The chips and salsa were plenty. They kept adding more and more as we devoured the chips. In hind sight, we probably shouldn’t have eaten so many chips because we were so full before our entrees came out. They weren’t the best chips or the freshest salsa, but they were addicting. If you want the good stuff, order their freshly made guacamole — it was as simple and authentic as you can get it. I realized that my guacamole has too much lime juice in it. All in all though, it wasn’t a bad start.

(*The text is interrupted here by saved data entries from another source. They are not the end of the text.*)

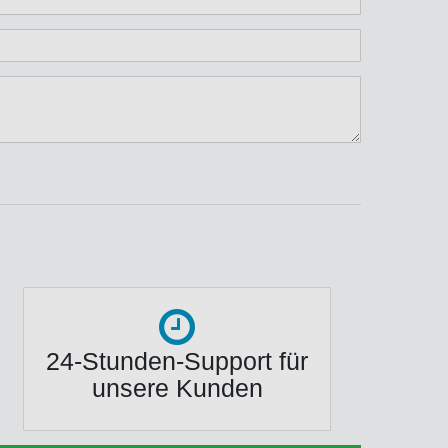
ternen
ssternen
ngssternen
tungssternen
ertungssternen
24-Stunden-Support für
unsere Kunden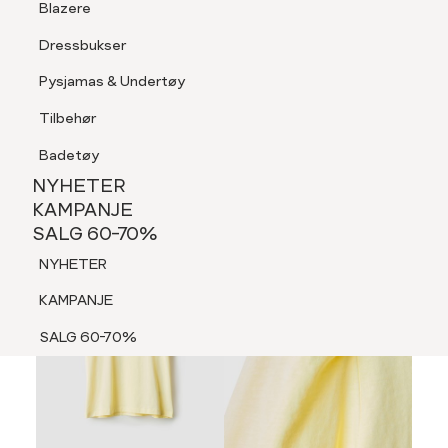
Blazere
Tilbehør
Dressbukser
LOGG INN
FAVORITTER
SØK
Shorts
Pysjamas & Undertøy
Pysjamas & Undertøy
Tilbehør
NYHETER
KAMPANJE
Badetøy
SALG 60-70%
NYHETER
NYHETER
KAMPANJE
SALG 60-70%
KAMPANJE
NYHETER
SALG 60-70%
KAMPANJE
SALG 60-70%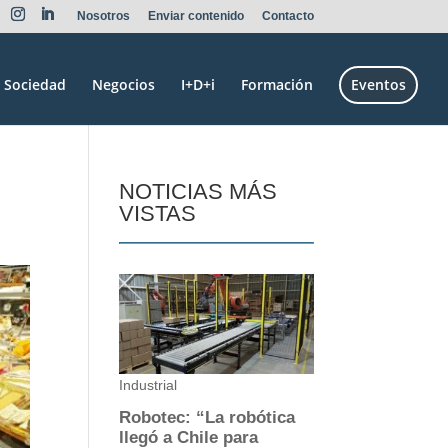
Nosotros
Enviar contenido
Contacto
Sociedad
Negocios
I+D+i
Formación
Eventos
l
NOTICIAS MÁS
VISTAS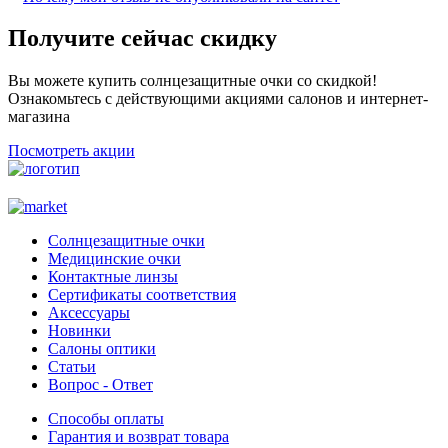
Получите сейчас скидку
Вы можете купить солнцезащитные очки со скидкой!
Ознакомьтесь с действующими акциями салонов и интернет-
магазина
Посмотреть акции
Солнцезащитные очки
Медицинские очки
Контактные линзы
Сертификаты соответствия
Аксессуары
Новинки
Салоны оптики
Статьи
Вопрос - Ответ
Способы оплаты
Гарантия и возврат товара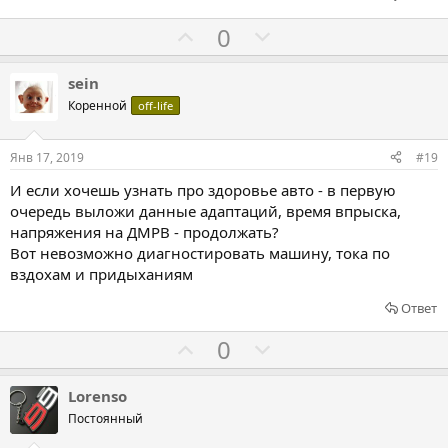
а
р
о
Г
Г
0
т
о
о
и
л
л
sein
в
о
о
Коренной
off-life
с
с
о
о
Янв 17, 2019
#19
в
в
И если хочешь узнать про здоровье авто - в первую
а
а
очередь выложи данные адаптаций, время впрыска,
т
т
напряжения на ДМРВ - продолжать?
ь
ь
Вот невозможно диагностировать машину, тока по
з
п
вздохам и придыханиям
а
р
Ответ
о
т
Г
Г
0
и
о
о
в
л
л
Lorenso
о
о
Постоянный
с
с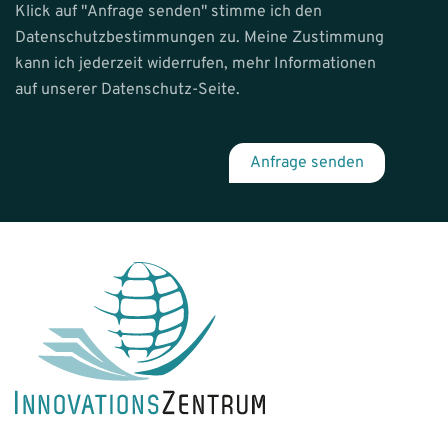
Klick auf "Anfrage senden" stimme ich den
Datenschutzbestimmungen zu. Meine Zustimmung
kann ich jederzeit widerrufen, mehr Informationen
auf unserer Datenschutz-Seite.
Anfrage senden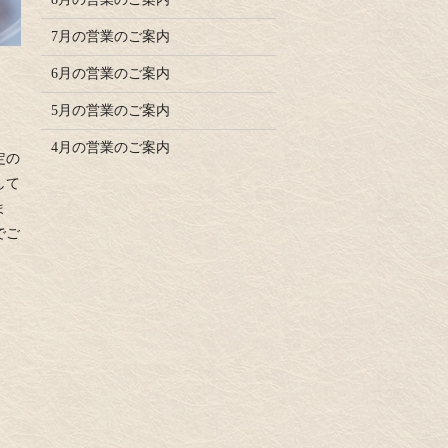
7月の営業のご案内
6月の営業のご案内
5月の営業のご案内
4月の営業のご案内
定の
して
ま
でご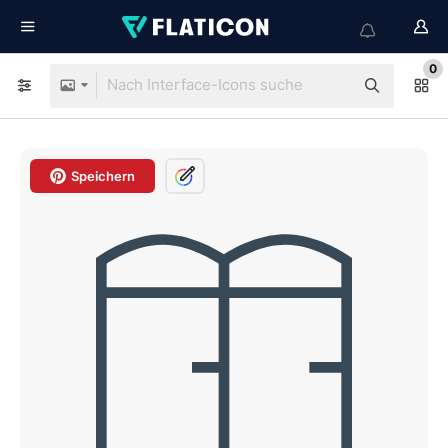
0
Speichern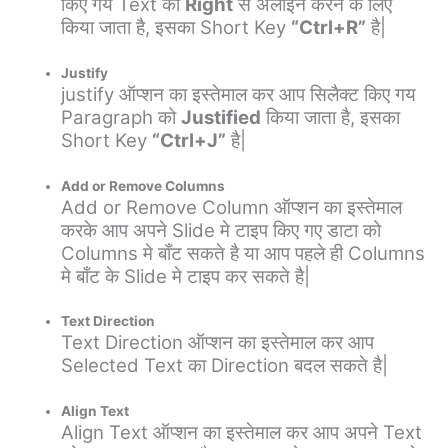
किए गय Text को
Right
से अलाइन करने के लिए
किया जाता है, इसका Short Key
“Ctrl+R”
है|
Justify
justify ऑप्शन का इस्तेमाल कर आप सिलैक्ट किए गय
Paragraph को
Justified
किया जाता है, इसका
Short Key
“Ctrl+J”
है|
Add or Remove Columns
Add or Remove Column ऑप्शन का इस्तेमाल
करके आप अपने Slide मे टाइप किए गए डाटा को
Columns मे बाँट सकते है या आप पहले ही Columns
मे बाँट के Slide मे टाइप कर सकते है|
Text Direction
Text Direction ऑप्शन का इस्तेमाल कर आप
Selected Text का Direction बदल सकते है|
Align Text
Align Text ऑप्शन का इस्तेमाल कर आप अपने Text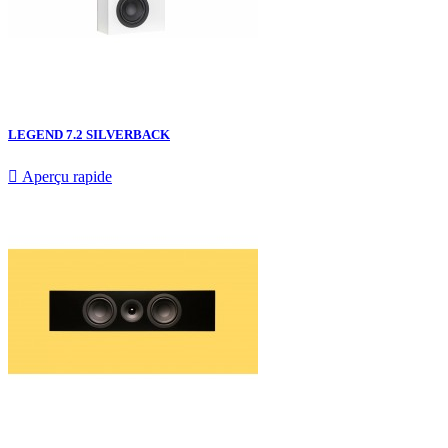
LEGEND 7.2 SILVERBACK

Aperçu rapide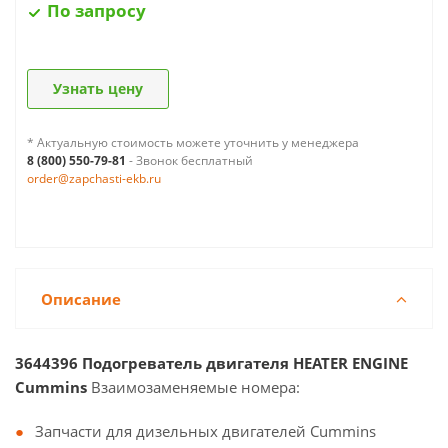
По запросу
Узнать цену
* Актуальную стоимость можете уточнить у менеджера
8 (800) 550-79-81
- Звонок бесплатный
order@zapchasti-ekb.ru
Описание
3644396 Подогреватель двигателя HEATER ENGINE
Cummins
Взаимозаменяемые номера:
Запчасти для дизельных двигателей Cummins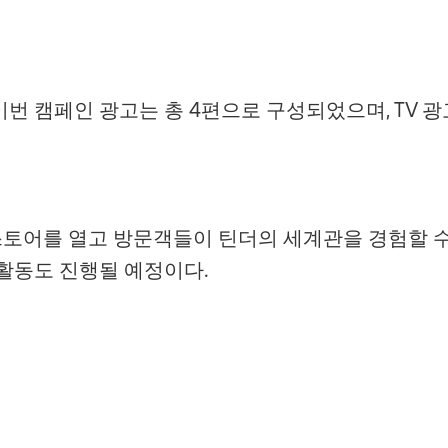
번 캠페인 광고는 총 4편으로 구성되었으며, TV 광
업스토어를 열고 방문객들이 틴더의 세계관을 경험할 
활동도 진행될 예정이다.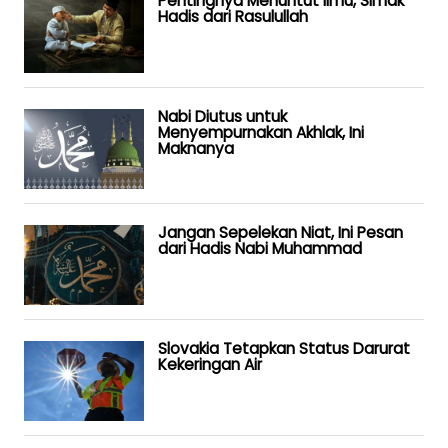
Pentingnya Menuntut Ilmu, Simak
Hadis dari Rasulullah
Nabi Diutus untuk
Menyempurnakan Akhlak, Ini
Maknanya
Jangan Sepelekan Niat, Ini Pesan
dari Hadis Nabi Muhammad
Slovakia Tetapkan Status Darurat
Kekeringan Air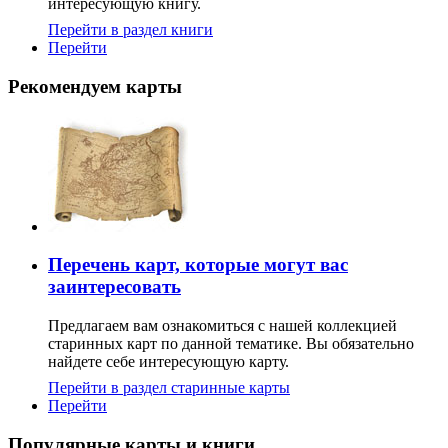
интересующую книгу.
Перейти в раздел книги
Перейти
Рекомендуем карты
Перечень карт, которые могут вас
заинтересовать
Предлагаем вам ознакомиться с нашей коллекцией
старинных карт по данной тематике. Вы обязательно
найдете себе интересующую карту.
Перейти в раздел старинные карты
Перейти
Популярные карты и книги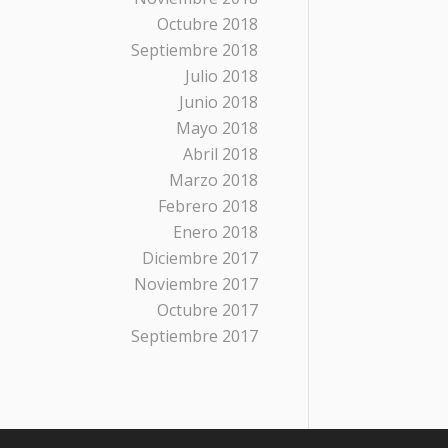
Octubre 2018
Septiembre 2018
Julio 2018
Junio 2018
Mayo 2018
Abril 2018
Marzo 2018
Febrero 2018
Enero 2018
Diciembre 2017
Noviembre 2017
Octubre 2017
Septiembre 2017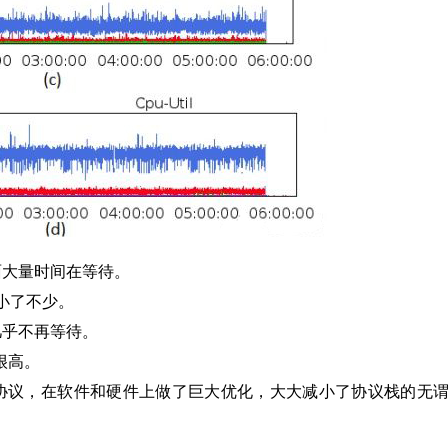
面大量时间在等待。
减小了不少。
几乎不再等待。
很高。
TA协议，在软件和硬件上做了巨大优化，大大减小了协议栈的无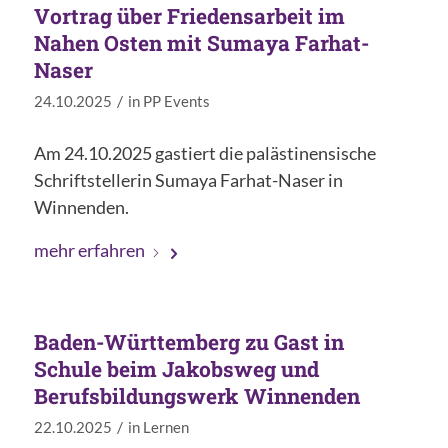
Vortrag über Friedensarbeit im
Nahen Osten mit Sumaya Farhat-
Naser
/
24.10.2025
in
PP Events
Am 24.10.2025 gastiert die palästinensische
Schriftstellerin Sumaya Farhat-Naser in
Winnenden.
mehr erfahren
Baden-Württemberg zu Gast in
Schule beim Jakobsweg und
Berufsbildungswerk Winnenden
/
22.10.2025
in
Lernen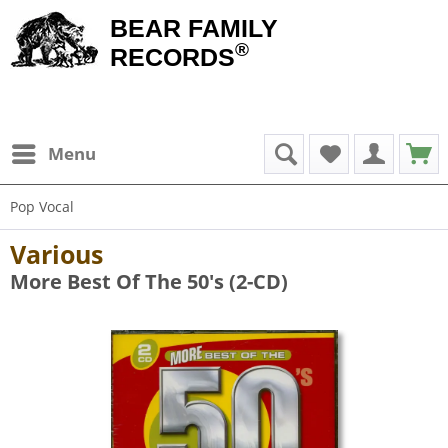
BEAR FAMILY
®
RECORDS
Menu
Pop Vocal
Various
More Best Of The 50's (2-CD)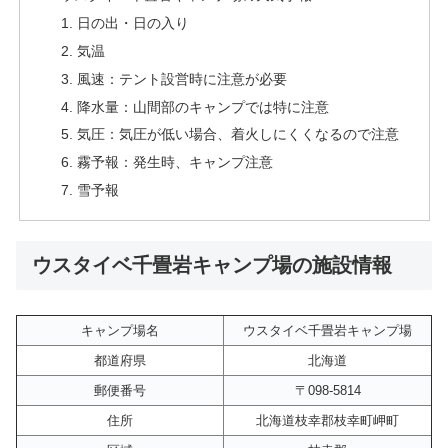
日の出・日の入り
気温
風速：テント設営時に注意が必要
降水量：山間部のキャンプでは特に注意
気圧：気圧が低い場合、着火しにくくなるので注意
霧予報：発生時、キャンプ注意
雪予報
ウスタイベ千畳岩キャンプ場の施設情報
キャンプ場名
ウスタイベ千畳岩キャンプ場
都道府県
北海道
郵便番号
〒098-5814
住所
北海道枝幸郡枝幸町岬町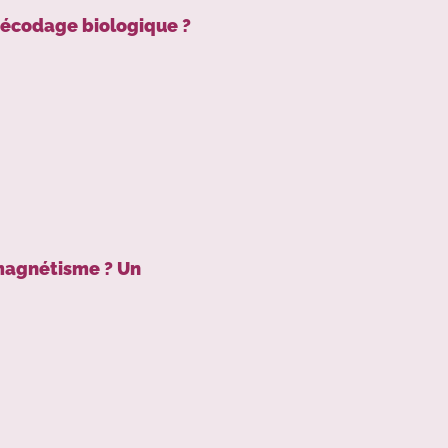
décodage biologique ?
 magnétisme ? Un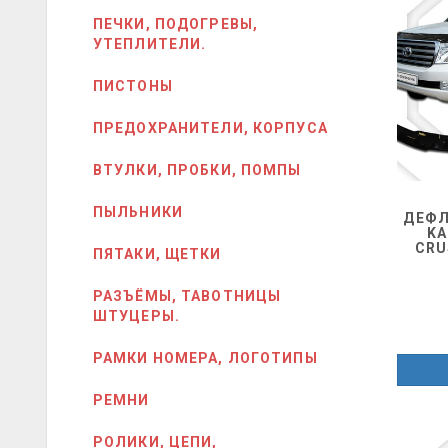
ПЕЧКИ, ПОДОГРЕВЫ,
УТЕПЛИТЕЛИ.
ПИСТОНЫ
ПРЕДОХРАНИТЕЛИ, КОРПУСА
ВТУЛКИ, ПРОБКИ, ПОМПЫ
ПЫЛЬНИКИ
ДЕФЛ
KA
CRU
ПЯТАКИ, ЩЕТКИ
РАЗЪЁМЫ, ТАВОТНИЦЫ
ШТУЦЕРЫ.
РАМКИ НОМЕРА, ЛОГОТИПЫ
РЕМНИ
РОЛИКИ, ЦЕПИ,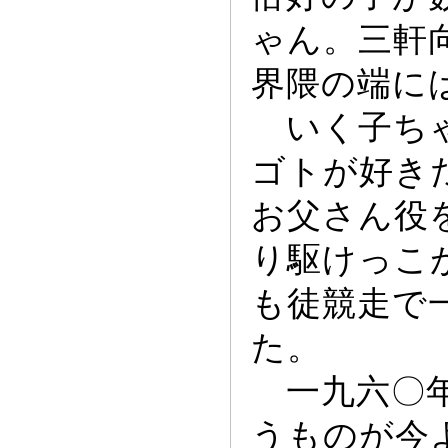
ゃ
ん。三軒
界隈の端に
いく子ち
ゴトが好き
お父さん役
り駆け
っ
こ
も徒競走で
た。
一九六〇年
うものが今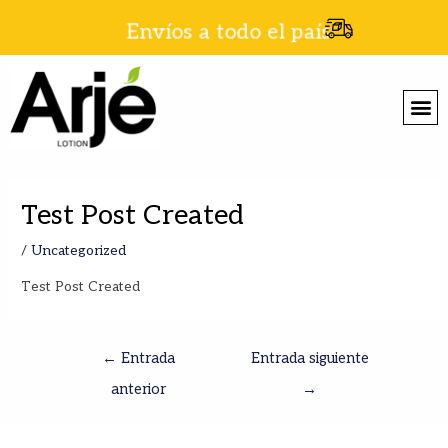
Envíos a todo el país
Test Post Created
/
Uncategorized
Test Post Created
←
Entrada
Entrada siguiente
anterior
→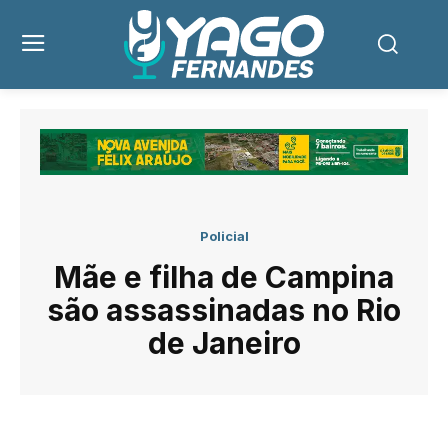
Policial
Mãe e filha de Campina
são assassinadas no Rio
de Janeiro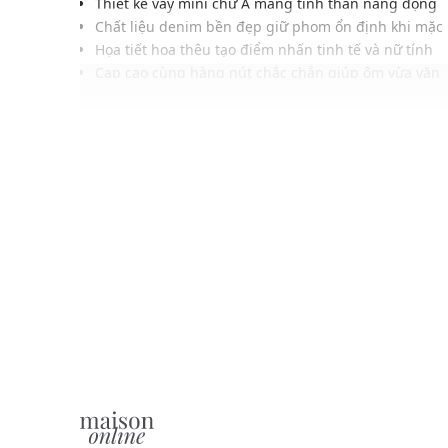
Thiết kế váy mini chữ A mang tinh thần năng động
Chất liệu denim bền đẹp giữ phom ổn định khi mặc
Họa tiết hoa thêu tạo điểm nhấn tinh tế và nữ tính
Cạp cao cùng hàng nút chắc chắn giúp ôm vừa vặn
Đường may gọn gàng mang vẻ hoàn thiện chỉn chu
Màu xanh deni tạo cảm giác cổ điển mà vẫn hiện đạ
Dễ phối cùng áo thun, áo kiểu hoặc cardigan trẻ tr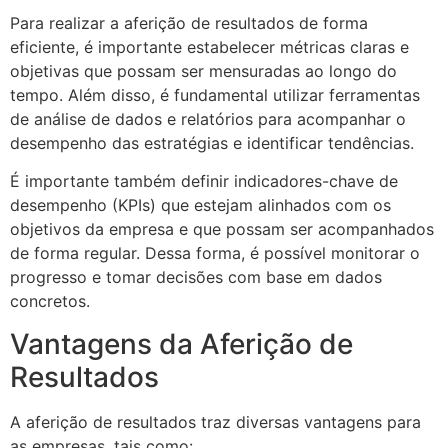
Para realizar a aferição de resultados de forma
eficiente, é importante estabelecer métricas claras e
objetivas que possam ser mensuradas ao longo do
tempo. Além disso, é fundamental utilizar ferramentas
de análise de dados e relatórios para acompanhar o
desempenho das estratégias e identificar tendências.
É importante também definir indicadores-chave de
desempenho (KPIs) que estejam alinhados com os
objetivos da empresa e que possam ser acompanhados
de forma regular. Dessa forma, é possível monitorar o
progresso e tomar decisões com base em dados
concretos.
Vantagens da Aferição de
Resultados
A aferição de resultados traz diversas vantagens para
as empresas, tais como: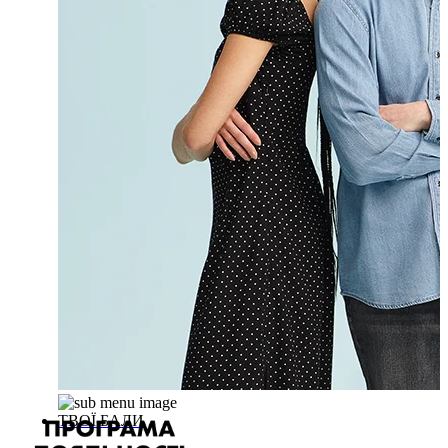
ТВОЇ БАЛИ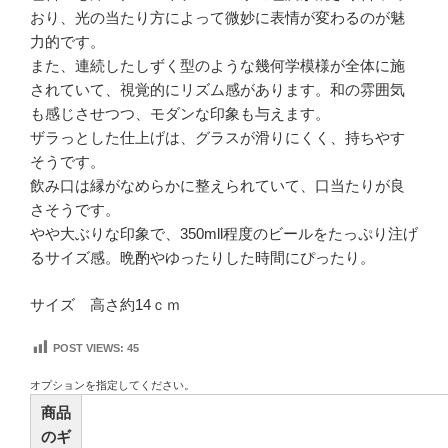
おり、光の当たり方によって微妙に表情が変わるのが魅
力的です。
また、連続したしずく型のような幾何学模様が全体に施
されていて、視覚的にリズム感があります。和の雰囲気
も感じさせつつ、モダンな印象も与えます。
ザラっとした仕上げは、グラスが滑りにくく、持ちやす
そうです。
飲み口は縁がなめらかに整えられていて、口当たりが良
さそうです。
やや大ぶりな印象で、350mll程度のビールをたっぷり注げ
るサイズ感。晩酌やゆったりした時間にぴったり。
サイズ 高さ約14ｃｍ
POST VIEWS:
45
オプションを指定してください。
商品
のギ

I was really disappointed at the chicken flautas. I once ordered chicken flautas at a random Mexican restaurant and thought those were really authentic. It had a crispy exterior with good chunks of chicken inside. The flautas at La Golondrina really upset me. I was expecting the real deal, and why wouldn’t I? Literally, the flautas looked and tasted like the taquitos from 7-11. They came out all fanicly cut in half, but they easily could have been from Costco. The exterior wasn’t crunchy, nor was it even corn tortilla. It was just a doughy exterior with some kind of seasoned chicken filling. Sorry to say, but these were not flautas.

I did enjoy the chicken enchilada de mole. There were two chicken enchiladas drenched in a pool of mole. The mole was sweeter than most, but the flavors were rich and complex. At first bite, it was hot and burned my tongue. As the mole cooled off, the flavors were quiet nice. The side of rice helped neutralize the flavors. If the mole was less sweet and more earthy, it would have been a perfect sauce. Nonetheless, La Golondrina is known for their mole and is a good dish to try. If you are a fan of mole, you must order a dish with it.

It was a fun experience. Sitting outside in the middle of Olvera Street and in the oldest building in Los Angeles, it was a great historical outing. What can be better than hanging out with friends and family, drinking margaritas and sangria, and eating great Mexican food? Nothing. The experience was wonderful. Even the singers came around our table and serenaded us with his guitar. The experience was as authentic as can be and we owe it all to the historical genuineness of it all. With history and old buildings also come myths and stories. I was told during my dinner conversation that the building is supposedly haunted. I am sure it is all a myth, but there have been sightings of a lady in white on the second floor window. It did used to be a house, and the old bedrooms are now offices. There has to be some kind of creepy factor when you are talking about the oldest building in Los Angeles. Creeped out only slightly, I was still glad it was daylight out. Sunset hit, and we all went home.